Satellite images show that China is indeed building its own island in the disputed South China Sea. The island is being built along the Spratly Islands off of the Fiery Cross Reef.
Reuters notes that the island was built in an area of the South China Sea that is currently being disputed. The U.S. has called for all parties to halt any building in the area until the dispute is resolved. However, China has made it clear it does not plan to abide by any restrictions placed by the U.S. In fact, Beijing has outright rejected Washington’s call for all parties to halt activity in the disputed waters to ease tensions, saying it can build whatever it wants in the South China Sea.
From satellite images taken in the region, it appears that building whatever it wants, including military compounds, is exactly what China is doing. A leading military publication, IHS Jane’s, reports that the island being built along the Fiery Cross Reef is large enough to house China’s first off-shore military airstrip. Jane’s notes that the island was first noted in satellite imagery back in August; however, the island has continued to grow the past few months.

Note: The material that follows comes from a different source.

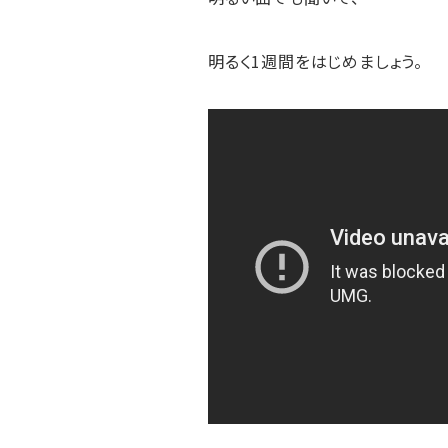
明るく1週間をはじめましょう。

“Satellite imagery of the island taken on 8 August and 14 November shows that in the past three months Chinese dredgers have created a land mass that is almost the entire length of the reef.”

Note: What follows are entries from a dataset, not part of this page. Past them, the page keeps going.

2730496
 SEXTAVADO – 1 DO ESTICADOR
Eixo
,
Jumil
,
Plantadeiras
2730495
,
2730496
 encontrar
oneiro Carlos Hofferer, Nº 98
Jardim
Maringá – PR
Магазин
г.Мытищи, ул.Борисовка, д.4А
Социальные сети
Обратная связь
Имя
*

The case is pretty strong that China is planning to expand its military presence to the South China Sea. In fact, Hong Kong media outlets have reported that China is planning to build an airbase on Fiery Cross Reef seeming to back up the satellite images. However, back in August, the deputy head of the Chinese Foreign Ministry’s Boundary and Ocean Affairs Departments said he was unaware of any such plans.
Jane’s notes that the island is large enough to not only house a military airstrip but also military installments.
“The new island is more than 3,000 m long and between 200 and 300 m wide: large enough to construct a runway and apron. The dredgers are also creating a harbour to the east of the reef that would appear to be large enough to receive tankers and major surface combatants.”
Interestingly, the island is running straight towards an existing structure on the reef’s southwestern edge. That structure was home to a PLAN garrison and had a pier, air-defense guns, anti-frogmen defenses, communications equipment, and a greenhouse. The concrete structure is currently not attached to the new island, but if previous Chinese land reclamation projects in the Spratlys are any guide, Jane’s says it is only a matter of time before it is joined up.
What do you think China plans to do with the newly constructed island in the South China Sea? Is a military compound likely?